The use of simple vegetation parameterization schemes in traditional climate and land surface models has also limited the types of data that could be used for model calibration. For example, existing climate models do not use complex canopy radiative transfer models, thus being limited to use data such as carbon, water, and energy fluxes for calibration, often from flux towers. Despite the high temporal resolution provided by flux towers, the towers’ sparsity in space and time is a major limitation. Remote sensing data from space (such as MODIS, TROPOMI, and OCO 2/3), which provide global coverage, or field data (such as PhotoSpec), which provide high spectral and temporal resolution, cannot be directly harnessed by the traditional models.

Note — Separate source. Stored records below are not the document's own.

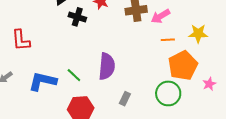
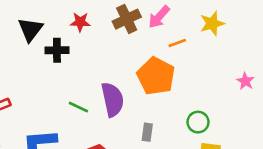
orange pentagon: (183, 65) -> (156, 76), moved
green line: (74, 75) -> (78, 107), moved
green circle: (168, 93) -> (198, 122), moved, size x0.7

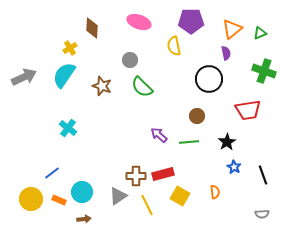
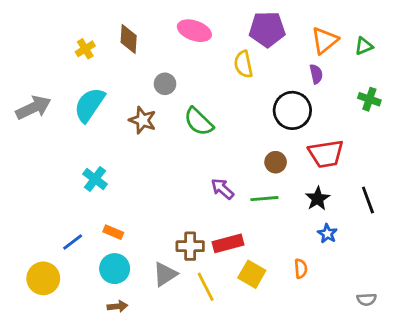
yellow cross: (70, 48) -> (85, 49), moved
gray circle: (130, 60) -> (165, 84), moved
green cross: (264, 71) -> (369, 99), size x0.7
red trapezoid: (248, 110) -> (326, 154), moved
black line: (263, 175) -> (368, 200), moved
orange rectangle: (59, 200) -> (113, 232), moved

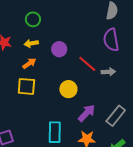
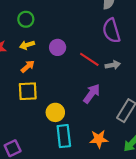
yellow circle: (68, 89) -> (55, 112), moved
purple arrow: (87, 113) -> (92, 94), moved

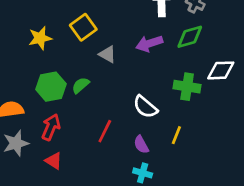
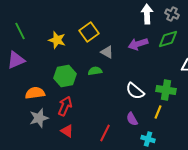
yellow star: (40, 38) -> (57, 40), turned 30
green semicircle: (81, 85) -> (95, 71), moved, turned 32
green cross: (187, 87) -> (166, 90), moved
red line: (105, 131) -> (105, 133), moved
cyan cross: (143, 173) -> (148, 139), moved

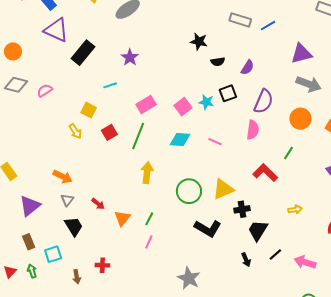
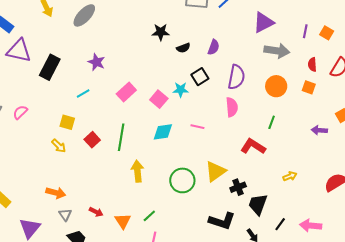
pink rectangle: (146, 104) -> (126, 92), moved
green line: (149, 219) -> (149, 216), turned 32
black L-shape: (208, 228) -> (222, 221), moved

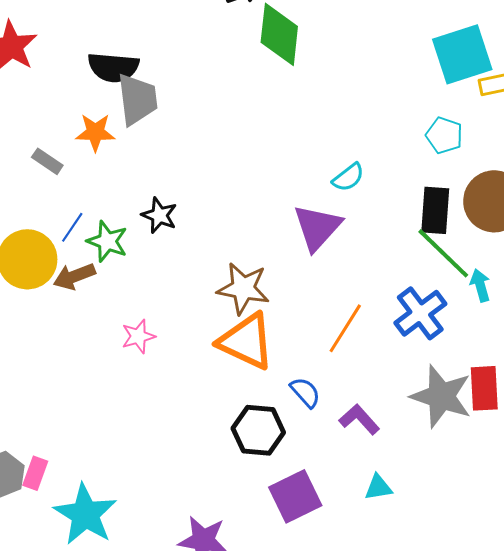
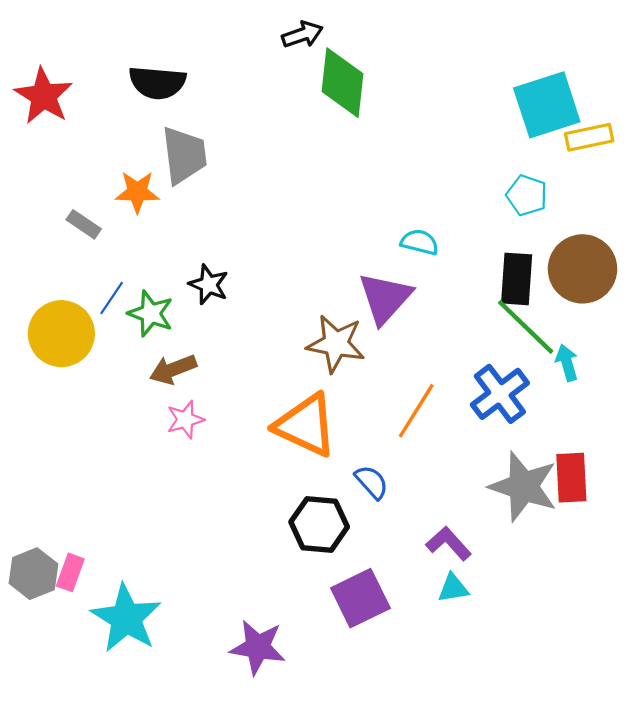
black semicircle: (113, 67) -> (157, 83), moved
cyan semicircle: (348, 177) -> (420, 242), turned -128
brown arrow: (74, 276) -> (173, 369), moved
brown star: (243, 288) -> (336, 344), moved
purple L-shape: (359, 419) -> (449, 543), moved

In CliMA, we are developing a next-generation climate model that learns from data. In pursuit of this goal, the land model component of CliMA seeks to equip the model with improved representations of vegetation processes and the capacity to directly harness remote sensing data, beyond just carbon, water, and energy fluxes. Thanks to the concerted efforts of the land team, we have successfully developed a first version of the next-generation land surface model—CliMA Land.

CliMA Land is a cutting-edge, highly modular model, entirely written in Julia, with all of its submodules available as standalone packages for use in research from leaf level to regional and global scales (Fig. 1 biophysics module of CliMA Land). The biophysics component of CliMA Land boasts an impressive array of features, including support for two canopy radiative transfer schemes (broadband and hyperspectral), a sophisticated plant hydraulic model (offering both steady and non-steady state options), and nine stomatal models (including both empirical and optimality-based models). Further details, code, examples, and documentation can be found at https://github.com/CliMA/Land.

Fig. 1 Diagram of CliMA Land biophysics module hierarchy.

We are thrilled to announce that we have successfully run a global simulation using CliMA Land for the first time. The model showed very high predictive skills with regard to simulated quantities such as gross primary productivity, solar-induced chlorophyll fluorescence, and canopy reflectance properties (as shown in Fig. 2). Although the model has not yet been calibrated based on field- or space-based data, it demonstrated impressive spatial and temporal predictions (mean R2 = 0.78 for nine simulated flux and remote sensing quantities). This work has recently been published in the Journal of Advances in Modeling Earth Systems (doi:10.1029/2021MS002964).

We continue to work on improving the model’s predictive skills through development, configuration, and calibration efforts. Furthermore, we are dedicated to keeping the model open-source and user-friendly, and thus warmly welcome contributions and suggestions from the community.

Fig. 2 Overview of CliMA Land simulations (before model calibration).